Protesti e fallimenti

Nel 2021 il numero dei protesti resta quasi invariato mentre si alza l’importo complessivo sulla piazza di Ferrara di circa 200mila euro.

Sono stati levati 1.041 protesti per un valore di circa 650.000 euro, ridotti della metà in 5 anni, con un valore più basso di 500mila euro al confronto con il dato del 2019. Tra le tipologie, spicca l’ormai inutilizzo degli assegni bancari e la riduzione delle cambiali che restano il titolo di credito più protestato (99% del totale). Nel 2021 si sono levate ancora una decina di tratte accettate sebbene sia una tipologia in disuso. L’importo medio degli effetti protestati è di 622euro.

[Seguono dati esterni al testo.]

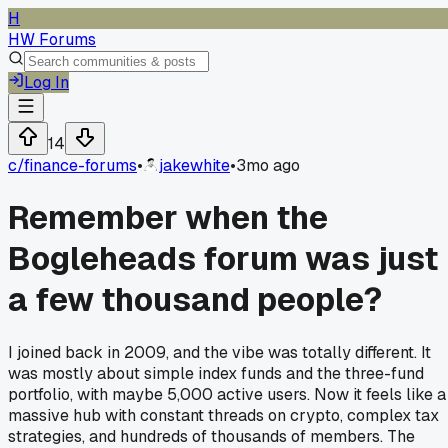
H
HW Forums
Log In
14
c/
finance-forums
•
jakewhite
•
3mo ago
Remember when the
Bogleheads forum was just
a few thousand people?
I joined back in 2009, and the vibe was totally different. It
was mostly about simple index funds and the three-fund
portfolio, with maybe 5,000 active users. Now it feels like a
massive hub with constant threads on crypto, complex tax
strategies, and hundreds of thousands of members. The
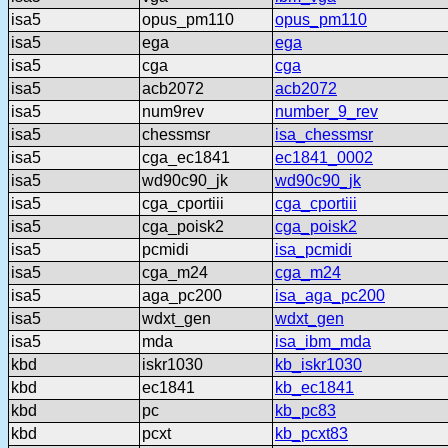
isa5
opus_pm110
opus_pm110
isa5
ega
ega
isa5
cga
cga
isa5
acb2072
acb2072
isa5
num9rev
number_9_rev
isa5
chessmsr
isa_chessmsr
isa5
cga_ec1841
ec1841_0002
isa5
wd90c90_jk
wd90c90_jk
isa5
cga_cportiii
cga_cportiii
isa5
cga_poisk2
cga_poisk2
isa5
pcmidi
isa_pcmidi
isa5
cga_m24
cga_m24
isa5
aga_pc200
isa_aga_pc200
isa5
wdxt_gen
wdxt_gen
isa5
mda
isa_ibm_mda
kbd
iskr1030
kb_iskr1030
kbd
ec1841
kb_ec1841
kbd
pc
kb_pc83
kbd
pcxt
kb_pcxt83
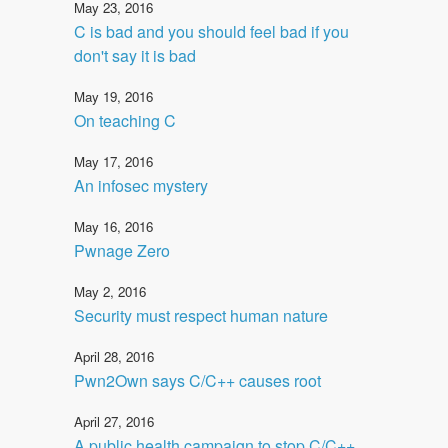
May 23, 2016
C is bad and you should feel bad if you
don't say it is bad
May 19, 2016
On teaching C
May 17, 2016
An infosec mystery
May 16, 2016
Pwnage Zero
May 2, 2016
Security must respect human nature
April 28, 2016
Pwn2Own says C/C++ causes root
April 27, 2016
A public health campaign to stop C/C++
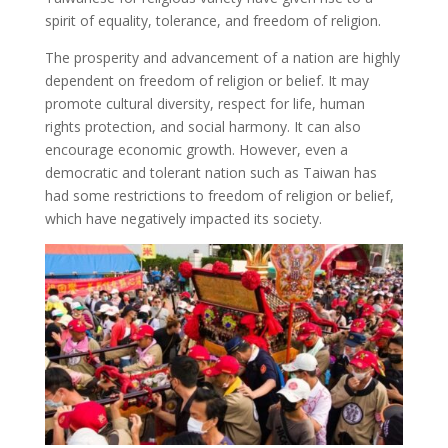
spirit of equality, tolerance, and freedom of religion.
The prosperity and advancement of a nation are highly
dependent on freedom of religion or belief. It may
promote cultural diversity, respect for life, human
rights protection, and social harmony. It can also
encourage economic growth. However, even a
democratic and tolerant nation such as Taiwan has
had some restrictions to freedom of religion or belief,
which have negatively impacted its society.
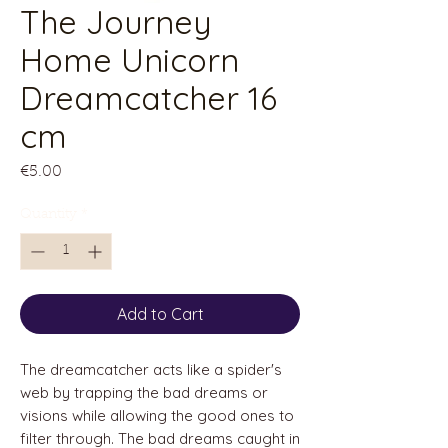
The Journey
Home Unicorn
Dreamcatcher 16
cm
Price
€5.00
Quantity
*
Add to Cart
The dreamcatcher acts like a spider's
web by trapping the bad dreams or
visions while allowing the good ones to
filter through. The bad dreams caught in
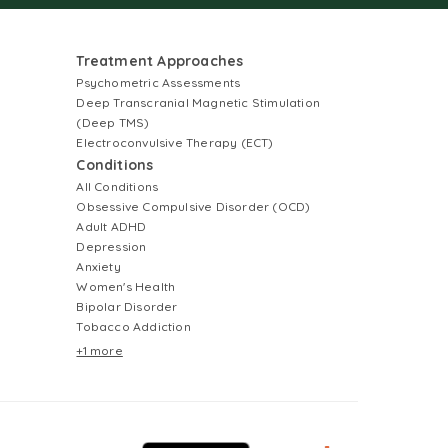
Treatment Approaches
Psychometric Assessments
Deep Transcranial Magnetic Stimulation
(Deep TMS)
Electroconvulsive Therapy (ECT)
Conditions
All Conditions
Obsessive Compulsive Disorder (OCD)
Adult ADHD
Depression
Anxiety
Women's Health
Bipolar Disorder
Tobacco Addiction
+1 more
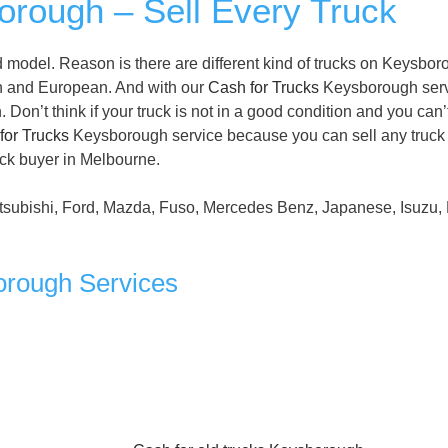
rough – Sell Every Truck
 model. Reason is there are different kind of trucks on Keysbo
n and European. And with our
Cash for Trucks
Keysborough serv
on’t think if your truck is not in a good condition and you can’
for Trucks
Keysborough service because you can sell any truck
uck buyer in Melbourne.
tsubishi, Ford, Mazda, Fuso, Mercedes Benz, Japanese, Isuzu, 
orough Services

I dati storici sulle procedure di uscita dal mercato risultano condizionati dalle misure straordinarie di emergenza. Se il numero complessivo non subisce variazioni di rilievo tra il 2020 e il 2021, i trend tra settori sono più diversificati: riprendono a crescere le sentenze di fallimento nel terziario così come nel commercio, comparti che registrano le numerosità più elevate. Calano invece tra le imprese manifatturiere.

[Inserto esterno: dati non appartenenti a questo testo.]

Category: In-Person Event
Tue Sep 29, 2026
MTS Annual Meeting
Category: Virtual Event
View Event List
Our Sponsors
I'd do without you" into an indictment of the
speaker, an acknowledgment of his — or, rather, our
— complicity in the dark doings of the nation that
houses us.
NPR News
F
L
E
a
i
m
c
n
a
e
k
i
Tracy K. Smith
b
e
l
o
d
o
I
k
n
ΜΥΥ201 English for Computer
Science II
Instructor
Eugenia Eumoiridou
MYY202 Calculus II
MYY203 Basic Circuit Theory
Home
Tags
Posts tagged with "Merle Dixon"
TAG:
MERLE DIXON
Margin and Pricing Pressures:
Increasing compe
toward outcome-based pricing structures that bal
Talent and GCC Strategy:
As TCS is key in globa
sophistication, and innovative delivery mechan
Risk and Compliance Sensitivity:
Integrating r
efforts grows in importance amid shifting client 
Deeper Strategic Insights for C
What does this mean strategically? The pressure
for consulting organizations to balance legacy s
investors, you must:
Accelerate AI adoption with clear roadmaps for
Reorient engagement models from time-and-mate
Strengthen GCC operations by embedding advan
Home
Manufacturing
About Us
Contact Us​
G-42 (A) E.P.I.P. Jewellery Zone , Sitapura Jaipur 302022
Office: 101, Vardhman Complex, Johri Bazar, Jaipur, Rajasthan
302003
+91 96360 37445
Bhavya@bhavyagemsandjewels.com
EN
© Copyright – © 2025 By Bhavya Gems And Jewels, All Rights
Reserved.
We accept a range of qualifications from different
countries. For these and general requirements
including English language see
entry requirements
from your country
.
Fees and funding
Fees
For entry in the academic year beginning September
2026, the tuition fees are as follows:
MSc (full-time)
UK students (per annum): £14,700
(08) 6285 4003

Nel 2021 si sono registrati 306 scioglimenti e liquidazioni volontarie, 85 in meno rispetto allo scorso anno (-21,7%). La diminuzione, registrata anche in ambito regionale, non riflette l’andamento nazionale che vede sciogliersi circa 120mila aziende italiane (35mila in più dell’anno scorso).

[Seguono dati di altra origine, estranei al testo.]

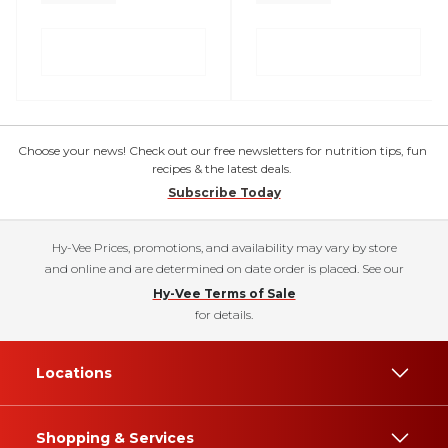
Choose your news! Check out our free newsletters for nutrition tips, fun
recipes & the latest deals.
Subscribe Today
Hy-Vee Prices, promotions, and availability may vary by store
and online and are determined on date order is placed. See our
Hy-Vee Terms of Sale
for details.
Locations
Shopping & Services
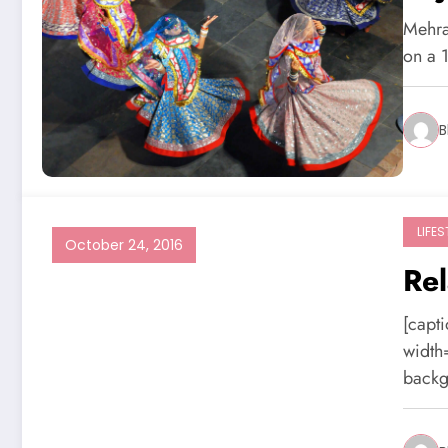
Mehran
on a 
B
LIFES
October 24, 2016
Rel
[capt
width
backg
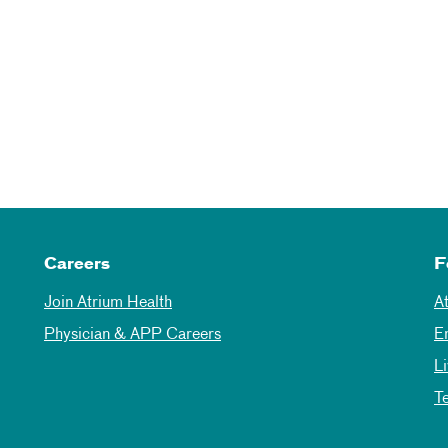
Careers
F
Join Atrium Health
A
Physician & APP Careers
E
L
T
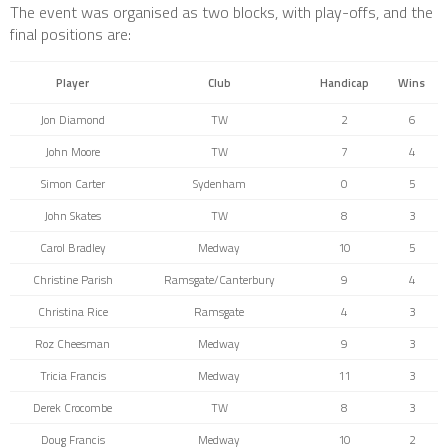
The event was organised as two blocks, with play-offs, and the
final positions are:
Player
Club
Handicap
Wins
Jon Diamond
TW
2
6
John Moore
TW
7
4
Simon Carter
Sydenham
0
5
John Skates
TW
8
3
Carol Bradley
Medway
10
5
Christine Parish
Ramsgate/Canterbury
9
4
Christina Rice
Ramsgate
4
3
Roz Cheesman
Medway
9
3
Tricia Francis
Medway
11
3
Derek Crocombe
TW
8
3
Doug Francis
Medway
10
2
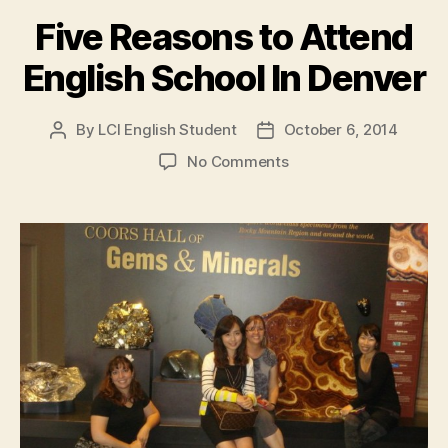
Five Reasons to Attend
English School In Denver
By
LCI English Student
October 6, 2014
Post
Post
author
date
on
No Comments
Five
Reasons
to
Attend
English
School
In
Denver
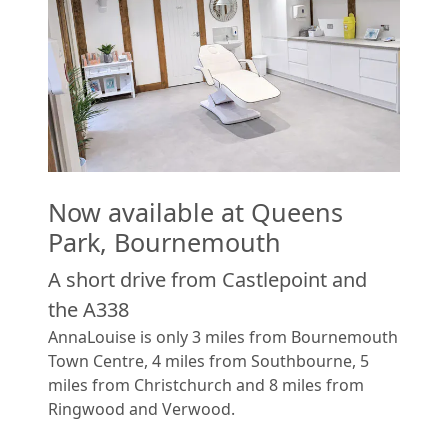
Now available at Queens
Park, Bournemouth
A short drive from Castlepoint and
the A338
AnnaLouise is only 3 miles from Bournemouth
Town Centre, 4 miles from Southbourne, 5
miles from Christchurch and 8 miles from
Ringwood and Verwood.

Tra i settori che hanno registrato maggiori scioglimenti troviamo il commercio (61), le costruzioni (46), il turismo (36), la manifattura (31), le attività immobiliari (25) e quelle professionali (22), mentre in controtendenza troviamo l’agricoltura e i servizi di supporto alle imprese.

 

 

Mercato del lavoro

Nel 2021 il mercato del lavoro mostra una certa stabilità rispetto al 2020, quando il numero di occupati era calato in modo più accentuato nella sua componente maschile.

Il tasso di occupazione 15-64 anni, il rapporto tra occupati e popolazione riferiti ad una determinata fascia di età, registra invece un piccolo incremento, per entrambi i generi, dovuto però alla diminuzione della popolazione di riferimento.

Cresce invece il tasso di disoccupazione, con un numero di persone in cerca di occupazione che si contrae però nella sua componente maschile. Torna infatti ad aumentare il numero di donne che cercano lavoro, senza superare il livello raggiunto nel 2019, ma con un indice che diventa a due cifre

Contestualmente si registra un calo anche degli inattivi. Il calo interessa sia le forze di lavoro potenziali (la componente più vicina al mercato del lavoro, sia quanti non cercano e non sono disponibili a lavorare. Tra i motivi della mancata ricerca di lavoro diminuiscono gli scoraggiati e chi non cerca lavoro per pensionamento, ma soprattutto gli altri motivi, che nella maggior parte dei casi erano legati alla pandemia.

Il divario di genere non sembra ridursi come invece si registra a livello nazionale.